Fine-tuning pretrained language models (PLMs) for downstream tasks is a large-scale optimization problem, in which the choice of the training algorithm critically determines how well the trained model can generalize to unseen test data, especially in the context of few-shot learning. To achieve good generalization performance and avoid overfitting, techniques such as data augmentation and pruning are often applied. However, adding these regularizations necessitates heavy tuning of the hyperparameters of optimization algorithms, such as the popular Adam optimizer. In this paper, we propose a two-stage fine-tuning method, PAC-tuning, to address this optimization challenge. First, based on PAC-Bayes training, PAC-tuning directly minimizes the PAC-Bayes generalization bound to learn proper parameter distribution. Second, PAC-tuning modifies the gradient by injecting noise with the variance learned in the first stage into the model parameters during training, resulting in a variant of perturbed gradient descent (PGD). In the past, the few-shot scenario posed difficulties for PAC-Bayes training because the PAC-Bayes bound, when applied to large models with limited training data, might not be stringent. Our experimental results across 5 GLUE benchmark tasks demonstrate that PAC-tuning successfully handles the challenges of fine-tuning tasks and outperforms strong baseline methods by a visible margin, further confirming the potential to apply PAC training for any other settings where the Adam optimizer is currently used for training.
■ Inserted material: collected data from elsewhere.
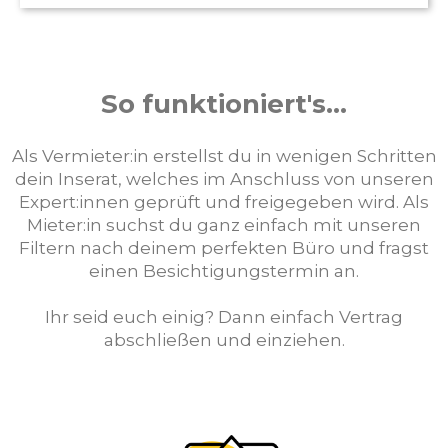
So funktioniert's...
Als Vermieter:in erstellst du in wenigen Schritten
dein Inserat, welches im Anschluss von unseren
Expert:innen geprüft und freigegeben wird. Als
Mieter:in suchst du ganz einfach mit unseren
Filtern nach deinem perfekten Büro und fragst
einen Besichtigungstermin an.
Ihr seid euch einig? Dann einfach Vertrag
abschließen und einziehen.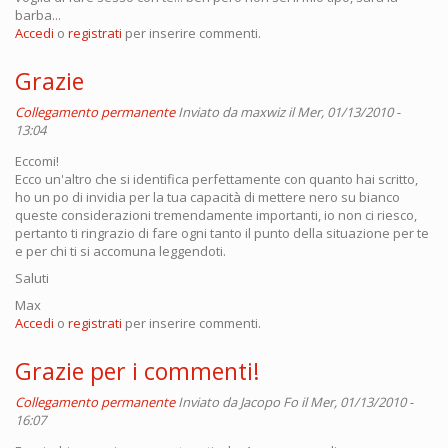
barba...
Accedi
o
registrati
per inserire commenti.
Grazie
Collegamento permanente
Inviato da
maxwiz
il Mer, 01/13/2010 -
13:04
Eccomi!
Ecco un'altro che si identifica perfettamente con quanto hai scritto,
ho un po di invidia per la tua capacità di mettere nero su bianco
queste considerazioni tremendamente importanti, io non ci riesco,
pertanto ti ringrazio di fare ogni tanto il punto della situazione per te
e per chi ti si accomuna leggendoti.
Saluti
Max
Accedi
o
registrati
per inserire commenti.
Grazie per i commenti!
Collegamento permanente
Inviato da
Jacopo Fo
il Mer, 01/13/2010 -
16:07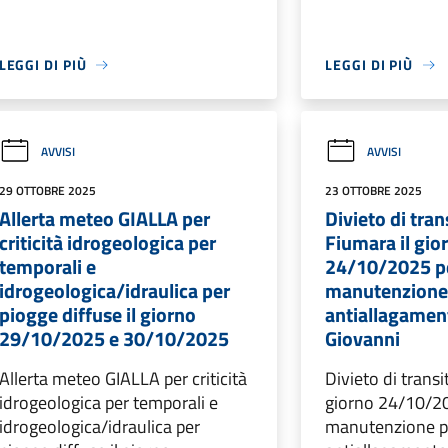
LEGGI DI PIÙ
LEGGI DI PIÙ
AVVISI
AVVISI
29 OTTOBRE 2025
23 OTTOBRE 2025
Allerta meteo GIALLA per
Divieto di tran
criticità idrogeologica per
Fiumara il gio
temporali e
24/10/2025 p
idrogeologica/idraulica per
manutenzione 
piogge diffuse il giorno
antiallagamen
29/10/2025 e 30/10/2025
Giovanni
Allerta meteo GIALLA per criticità
Divieto di transi
idrogeologica per temporali e
giorno 24/10/2
idrogeologica/idraulica per
manutenzione p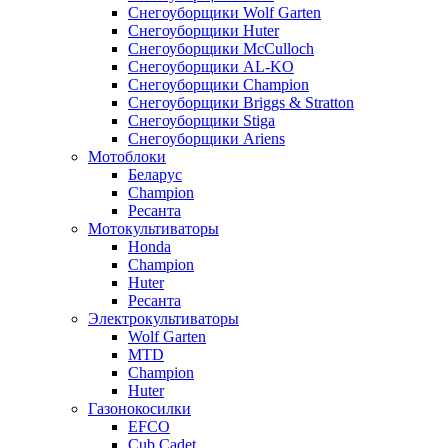
Снегоуборщики Wolf Garten
Снегоуборщики Huter
Снегоуборщики McCulloch
Снегоуборщики AL-KO
Снегоуборщики Champion
Снегоуборщики Briggs & Stratton
Снегоуборщики Stiga
Снегоуборщики Ariens
Мотоблоки
Беларус
Champion
Ресанта
Мотокультиваторы
Honda
Champion
Huter
Ресанта
Электрокультиваторы
Wolf Garten
MTD
Champion
Huter
Газонокосилки
EFCO
Cub Cadet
翻译：微调预训练语言模型（PLMs）以适应下游任务是一个大规模优化问题，其中训练算法的选择关键决定了训练模型在未见测试数据上的泛化能力，尤其是在少样本学习场景中。为获得良好的泛化性能并避免过拟合，通常采用数据增强和剪枝等技术。然而，加入这些正则化方法需要大量调整优化算法（如流行的Adam优化器）的超参数。本文提出一种两阶段微调方法PAC-tuning来解决这一优化挑战。首先，基于PAC-Bayes训练，PAC-tuning直接最小化PAC-Bayes泛化界以学习合适的参数分布。其次，PAC-tuning通过将第一阶段学习到的方差作为噪声注入模型参数来修正梯度，从而形成扰动梯度下降（PGD）的变体。以往，少样本场景给PAC-Bayes训练带来困难，因为PAC-Bayes界在训练数据有限的大型模型上可能不够严格。我们在5个GLUE基准任务上的实验结果表明，PAC-tuning成功处理了微调任务的挑战，并以显著优势超越强基线方法，进一步证实了将PAC训练应用于当前使用Adam优化器进行训练的其他任何设置的潜力。